Há-que tirar a direita do parlamento! Por uma alternativa de classe para os trabalhadores e pobres!
As eleições para o Bundestag (o parlamento federal da Alemanha) em Setembro próximo ilustram uma reviravolta histórica: pela primeira vez na história da República Federal da Alemanha, parece provável que a soma dos votos dos dois maiores partidos — que nunca tiveram menos de 70% dos votos entre 1953 e o início dos anos 2000 — possa ficar abaixo dos 50%.
Esta situação colocaria o SPD (social-democracia) e a CDU (conservadores) em mínimos históricos. É o resultado das constantes políticas neoliberais dos dois grandes partidos burgueses, que socavaram durante anos o nível de vida de setores das camadas médias e de setores acomodados da classe trabalhadora, agravando assim a polarização social.
Como resultado, assistimos a uma aceleração de convulsões políticas, assim como a uma instabilidade crescente do panorama partidário. A esquerda deve responder a estes acontecimentos com um programa de militância nos bairros e locais de trabalho, caso contrário deixará o terreno aberto à demagogia do patronato e da direita.
A crise do capitalismo
Por trás de todos estes acontecimentos está a profunda crise do capitalismo. Durante as últimas semanas vários relatórios económicos mostraram de forma impressionante que o crescimento da produtividade nos países da UE tem ficado perto da linha do zero desde a crise de 2008. E embora o DAX (bolsa de valores da Alemanha) tenha alcançado um nível recorde de 15.700 pontos a 4 de Junho, só na indústria automóvel estão ameaçados dezenas de milhares de postos de trabalho, e os investimentos em médias empresas encontram-se estagnados.
Uma vez que praticamente não há crescimento, são aplicados cortes nos salários e em medidas sociais para haver lucros e dividendos para distribuir. Estas políticas neoliberais são consequência das crises económicas dos anos 70 e 80 e não podem simplesmente ser revertidas a bel prazer dentro da estrutura do capitalismo.

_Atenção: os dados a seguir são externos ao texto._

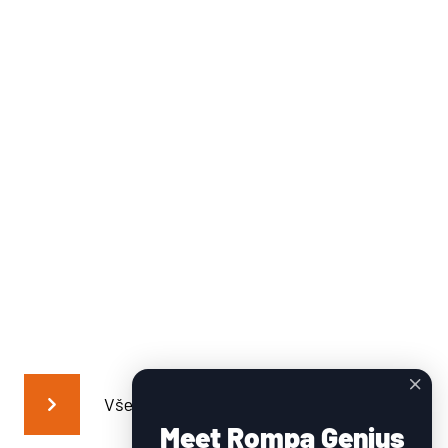
Všechny novinky
Meet Rompa Genius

Além disso, as perspetivas para a economia alemã são sombrias. A crise de sobreprodução mundial nas indústrias automóvel e siderúrgica está a pressionar os fabricantes alemães. As tendências de desindustrialização progressiva e o desmantelamento e desmembramento de grandes empresas como a ThyssenKrupp assombram as perspectivas da economia alemã. A crise de semicondutores — desencadeada pelo facto de a produção em capitalismo ter sido internacionalizada ao mais alto nível e, ao mesmo tempo, ser deixada à anarquia do mercado capitalista e não planeada racionalmente — também demonstrou a vulnerabilidade da economia alemã. O capitalismo não deixa espaço para reformas sociais substanciais aos partidos burgueses.
A política de unidade nacional continua a passar a factura ao SPD enquanto os Verdes se fortalecem
Atualmente, são os Verdes quem mais beneficia das baixas intenções de voto do SPD e da CDU nas sondagens. Visto que o número de votos no SPD está em colapso há anos e o Die Linke está estagnado entre 6% e 7%, os eleitores desapontados com a Grande Coligação (CDU-SPD) estão a virar-se para os Verdes.

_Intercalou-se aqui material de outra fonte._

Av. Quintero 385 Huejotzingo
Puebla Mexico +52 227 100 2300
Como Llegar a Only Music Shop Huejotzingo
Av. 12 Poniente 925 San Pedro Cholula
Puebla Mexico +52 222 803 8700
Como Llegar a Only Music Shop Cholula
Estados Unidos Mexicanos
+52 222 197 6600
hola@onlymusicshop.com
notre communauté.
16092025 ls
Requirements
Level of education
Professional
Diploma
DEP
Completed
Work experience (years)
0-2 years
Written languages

Os números das sondagens atuais para o SPD — que chegou a ter 40% dos votos — são o resultado de décadas de promessas vazias e políticas de austeridade. Os planos de reformas miseráveis Hartz IV,1 o plano Riester,2 100.000 postos de trabalho em perigo na indústria automóvel, milhões de trabalhadores precários em 2020, milhares de milhões de euros em pacotes de ajuda para as grandes empresas e o encerramento de 20 centros de saúde só no ano passado, além de mais 34 estarem ameaçados: tudo isto enquanto o SPD esteve no governo.
Muitos dos que estão desiludidos com os social-democratas vêem agora os Verdes como uma alternativa à política da Grande Coligação. Como resultado, os Verdes conseguiram ganhar 760.000 votos do SPD nas eleições federais de 2017 e 1.500.000 nas eleições europeias de 2019 (ganhando também 1.240.000 votos da CDU). Mas a tendência atual vai ainda mais longe. Nas sondagens mais recentes, os Verdes situam-se entre os 20% e 25% — mais do que duplicando os resultados das últimas eleições federais.
Os Verdes querem conquistar eleitores desiludidos do SPD e, em parte, também do Die Linke, querem alargar a sua base eleitoral — que há alguns anos era a que tinha o maior rendimento, juntamente com a do FDP (liberais) — também entre as camadas mais pobres e de classe trabalhadora. No entanto, é difícil obter aprovação nestes grupos para políticas ditas “ecológicas” que tornam a vida cada vez mais cara para os trabalhadores e pobres e que impulsionam a desindustrialização.
Por isso, após ter sido eleita como candidata a chanceler no congresso do Partido dos Verdes, Annalena Baerbock dirigiu-se aos patrões, mostrando intenções de fazer um “pacto com a indústria alemã”, mas falou igualmente da “valorização do nosso país”, construído sob a base do “trabalho árduo dos mineiros de carvão e das suas famílias”, e ainda de uma “transformação ecológica” poder criar até 800.000 postos de trabalho.
Nervosismo entre os patrões. O “capitalismo verde” não tem saída!
O lobby empresarial também vê os ganhos dos Verdes como um voto de desconfiança nos dois maiores partidos da burguesia alemã. A Iniciativa Soziale Marktwirtschaft (INSM, Iniciativa para uma Economia Social de Mercado), influente grupo de lobby do patronato alemão, lançou a sua própria campanha de difamação contra Annalena Baerbock em vários grandes jornais, deixando claro que, para si, o rumo dos cortes sociais, dos donativos fiscais para os ricos, da desregulação dos direitos laborais e da rejeição de um teto para as rendas não são negociáveis.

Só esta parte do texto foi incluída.